In April 1988, Rettner, along with Egon Krenz, then Secretary of the Central Committee of the SED for Security Affairs, Youth and Sport, participated in a meeting with Hans Otto Bräutigam, the Head of the Permanent Representation of West Germany to the GDR, concerning youth and sports exchanges between the West Germany and the GDR.

In 1977, Rettner was awarded the Patriotic Order of Merit in bronze and in 1983 in silver.

===Peaceful Revolution===
On 1 October 1989, he received a letter from Dietmar Ahrens, then SEW Chairman, reporting on a conversation between Berlin's Governing Mayor Walter Momper and Valentin Falin, Head of the International Department of the CPSU Central Committee. Momper expressed rumors about a mass border breach in the GDR in connection with the 40th anniversary of the GDR.

Due to his close connections with Krenz, Rettner was considered by Krenz for a membership in the Politburo of the SED as part of a "rejuvenation" in October 1989, alongside Wolfgang Herger, Günther Jahn, Hartmut König, Helga Labs, Hans Modrow, Erich Postler, Wilfried Poßner, Hans-Joachim Willerding and Eberhard Aurich.

In mid-November 1989, Rettner met with CDU Federal Treasurer Walther Leisler Kiep to prepare a meeting with the Chief of the Federal Chancellery, Rudolf Seiters.

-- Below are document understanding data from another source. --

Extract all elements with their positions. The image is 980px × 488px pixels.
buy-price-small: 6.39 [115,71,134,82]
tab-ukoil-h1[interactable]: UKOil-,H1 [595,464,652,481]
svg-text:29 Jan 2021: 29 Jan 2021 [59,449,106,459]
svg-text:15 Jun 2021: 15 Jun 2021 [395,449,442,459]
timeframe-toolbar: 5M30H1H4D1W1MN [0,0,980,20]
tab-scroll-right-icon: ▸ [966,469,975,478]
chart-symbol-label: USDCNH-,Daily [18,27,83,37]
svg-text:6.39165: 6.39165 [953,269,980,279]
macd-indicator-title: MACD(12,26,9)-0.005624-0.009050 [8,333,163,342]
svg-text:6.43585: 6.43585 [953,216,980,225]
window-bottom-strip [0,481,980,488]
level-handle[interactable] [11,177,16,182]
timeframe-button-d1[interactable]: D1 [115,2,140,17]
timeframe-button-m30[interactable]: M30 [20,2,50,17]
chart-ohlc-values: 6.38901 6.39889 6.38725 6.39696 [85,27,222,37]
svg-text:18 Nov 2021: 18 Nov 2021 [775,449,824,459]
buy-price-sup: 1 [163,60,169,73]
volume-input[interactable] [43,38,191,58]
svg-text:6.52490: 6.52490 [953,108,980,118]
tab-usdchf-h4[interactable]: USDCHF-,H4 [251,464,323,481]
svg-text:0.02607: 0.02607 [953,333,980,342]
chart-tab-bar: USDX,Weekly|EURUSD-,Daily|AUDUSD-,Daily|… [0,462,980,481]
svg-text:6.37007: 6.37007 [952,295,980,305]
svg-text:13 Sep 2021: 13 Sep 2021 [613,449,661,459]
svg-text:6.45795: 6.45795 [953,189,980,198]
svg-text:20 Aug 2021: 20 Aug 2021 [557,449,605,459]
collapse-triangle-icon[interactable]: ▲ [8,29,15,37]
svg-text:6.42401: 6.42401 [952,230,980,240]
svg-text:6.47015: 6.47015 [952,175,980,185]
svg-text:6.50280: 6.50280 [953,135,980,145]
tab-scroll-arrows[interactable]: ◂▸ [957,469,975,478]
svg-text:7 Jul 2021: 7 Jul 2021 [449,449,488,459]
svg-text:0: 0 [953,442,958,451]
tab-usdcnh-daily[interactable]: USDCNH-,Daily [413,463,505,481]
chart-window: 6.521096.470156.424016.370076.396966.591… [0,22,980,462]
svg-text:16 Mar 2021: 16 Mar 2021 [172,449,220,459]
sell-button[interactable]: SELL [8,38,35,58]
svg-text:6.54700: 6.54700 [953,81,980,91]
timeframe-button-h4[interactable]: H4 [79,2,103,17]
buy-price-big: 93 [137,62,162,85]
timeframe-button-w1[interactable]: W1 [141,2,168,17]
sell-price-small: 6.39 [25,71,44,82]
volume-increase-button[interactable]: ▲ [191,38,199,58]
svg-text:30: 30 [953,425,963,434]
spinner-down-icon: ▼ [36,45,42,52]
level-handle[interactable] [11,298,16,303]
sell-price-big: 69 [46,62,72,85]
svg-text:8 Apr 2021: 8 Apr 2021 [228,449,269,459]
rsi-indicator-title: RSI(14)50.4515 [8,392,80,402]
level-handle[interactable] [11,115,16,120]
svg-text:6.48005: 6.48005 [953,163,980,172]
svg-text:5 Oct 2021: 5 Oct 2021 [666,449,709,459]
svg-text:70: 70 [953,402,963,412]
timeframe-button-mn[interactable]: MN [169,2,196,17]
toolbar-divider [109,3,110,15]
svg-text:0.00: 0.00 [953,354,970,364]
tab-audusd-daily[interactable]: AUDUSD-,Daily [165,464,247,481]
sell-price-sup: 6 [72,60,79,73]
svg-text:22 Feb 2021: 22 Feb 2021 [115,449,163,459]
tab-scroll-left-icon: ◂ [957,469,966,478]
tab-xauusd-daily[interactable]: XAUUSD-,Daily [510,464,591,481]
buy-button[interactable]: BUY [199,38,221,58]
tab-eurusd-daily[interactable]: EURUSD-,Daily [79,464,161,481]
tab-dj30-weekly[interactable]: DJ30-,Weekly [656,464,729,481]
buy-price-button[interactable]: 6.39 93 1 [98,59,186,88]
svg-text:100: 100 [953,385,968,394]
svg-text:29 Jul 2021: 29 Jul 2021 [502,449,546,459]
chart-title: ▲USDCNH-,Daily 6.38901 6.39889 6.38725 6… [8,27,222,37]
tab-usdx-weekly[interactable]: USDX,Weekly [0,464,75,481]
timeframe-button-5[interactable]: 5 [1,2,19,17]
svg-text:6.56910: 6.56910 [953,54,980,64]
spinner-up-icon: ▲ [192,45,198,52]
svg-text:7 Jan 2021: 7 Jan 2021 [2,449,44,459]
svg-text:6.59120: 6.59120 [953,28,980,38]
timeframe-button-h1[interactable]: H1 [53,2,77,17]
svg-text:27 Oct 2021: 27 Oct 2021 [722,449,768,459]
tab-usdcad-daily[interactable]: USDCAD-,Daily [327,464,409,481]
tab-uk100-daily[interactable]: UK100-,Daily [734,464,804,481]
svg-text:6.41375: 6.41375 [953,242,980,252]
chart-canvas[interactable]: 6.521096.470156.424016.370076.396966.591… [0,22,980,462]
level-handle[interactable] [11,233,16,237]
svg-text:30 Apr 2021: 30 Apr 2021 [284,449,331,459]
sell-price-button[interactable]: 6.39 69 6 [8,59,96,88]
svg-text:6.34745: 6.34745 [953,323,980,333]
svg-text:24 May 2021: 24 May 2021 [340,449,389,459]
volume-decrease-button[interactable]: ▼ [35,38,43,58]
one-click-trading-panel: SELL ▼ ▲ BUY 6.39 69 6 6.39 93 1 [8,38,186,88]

A conversation protocol from 16 November 1989, confirms that the Kohl government, even under Krenz, was committed to the continued existence of the SED state. Bonn was prepared to support the struggling comrades with extensive aid measures. In a four-hour conversation on 15 November 1989, at the East Berlin Palace Hotel, Rettner and Kiep prepared a visit from Chancellery Chief Seiters.

===Reunified Germany===
In 1990, Rettner, alongside Hartmut König, another former Secretary of the Central Council of the FDJ, worked on Egon Krenz's book "When Walls Fall. The Peaceful Revolution. Background – Course – Impact."

Later, he, along with Klaus Eichler and Frank Bochow, also former FDJ officials, became a partner in Touristik-Union-Kontakt International GmbH (TUK), a company whose assets came from the SED.

Rettner passed away in Finowfurt in 1998 at the age of 56.